**EXERCISE INPUTS**.
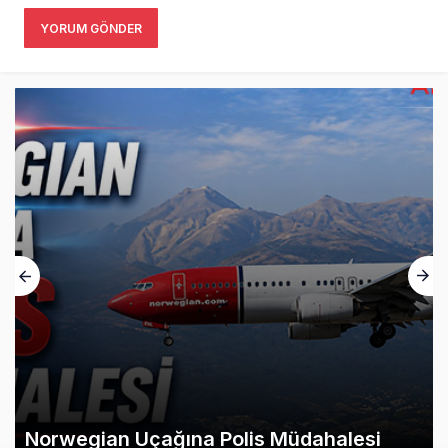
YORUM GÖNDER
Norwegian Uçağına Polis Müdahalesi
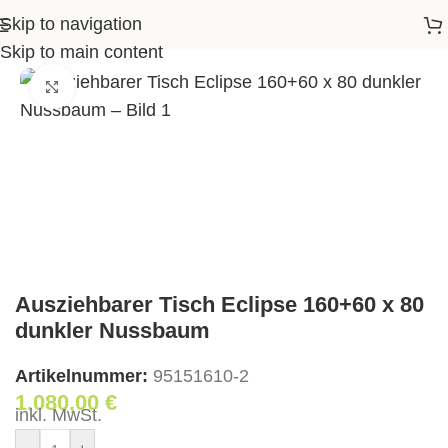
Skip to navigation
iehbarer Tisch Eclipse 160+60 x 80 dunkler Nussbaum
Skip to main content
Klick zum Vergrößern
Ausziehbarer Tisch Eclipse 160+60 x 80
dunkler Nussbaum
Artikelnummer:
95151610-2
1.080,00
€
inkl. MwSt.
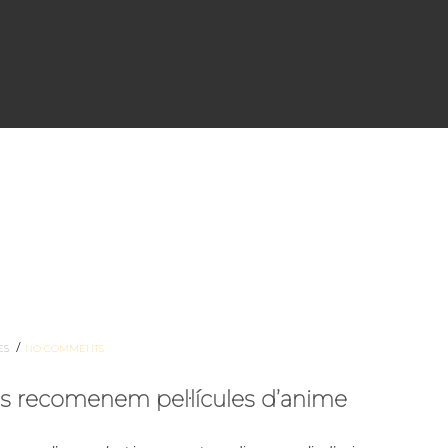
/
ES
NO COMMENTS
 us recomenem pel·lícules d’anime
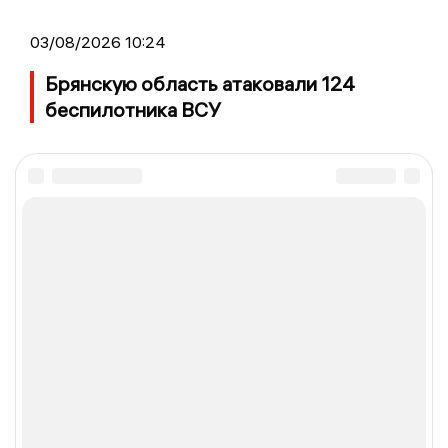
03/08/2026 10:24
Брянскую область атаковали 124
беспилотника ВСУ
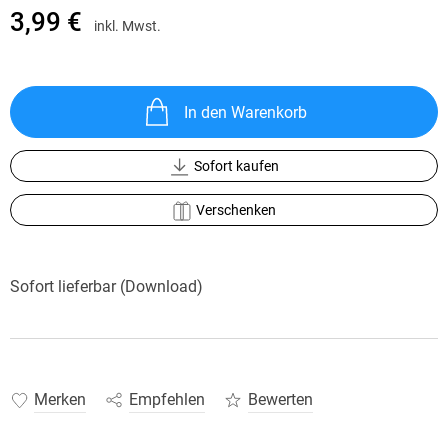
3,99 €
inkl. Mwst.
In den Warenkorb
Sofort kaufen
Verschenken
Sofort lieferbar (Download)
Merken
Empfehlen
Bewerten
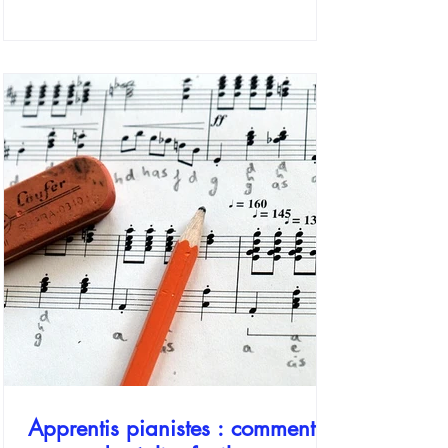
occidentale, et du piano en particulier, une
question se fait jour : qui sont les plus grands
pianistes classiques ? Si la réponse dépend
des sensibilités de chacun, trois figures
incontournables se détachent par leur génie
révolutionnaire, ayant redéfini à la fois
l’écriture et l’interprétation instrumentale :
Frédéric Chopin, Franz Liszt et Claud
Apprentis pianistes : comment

**EXERCISE INSTRUCTIONS**. What belongs in the answer is each line above, reproduced exactly, and no picture.

**TASK OUTPUT**.
YORUM GÖNDER
Norwegian Uçağına Polis Müdahalesi
Skip to navigation
iehbarer Tisch Eclipse 160+60 x 80 dunkler Nussbaum
Skip to main content
Klick zum Vergrößern
Ausziehbarer Tisch Eclipse 160+60 x 80
dunkler Nussbaum
Artikelnummer:
95151610-2
1.080,00
€
inkl. MwSt.
/
ES
NO COMMENTS
 us recomenem pel·lícules d’anime
03/08/2026 10:24
Брянскую область атаковали 124
беспилотника ВСУ
3,99 €
inkl. Mwst.
In den Warenkorb
Sofort kaufen
Verschenken
Sofort lieferbar (Download)
Merken
Empfehlen
Bewerten
occidentale, et du piano en particulier, une
question se fait jour : qui sont les plus grands
pianistes classiques ? Si la réponse dépend
des sensibilités de chacun, trois figures
incontournables se détachent par leur génie
révolutionnaire, ayant redéfini à la fois
l’écriture et l’interprétation instrumentale :
Frédéric Chopin, Franz Liszt et Claud
Apprentis pianistes : comment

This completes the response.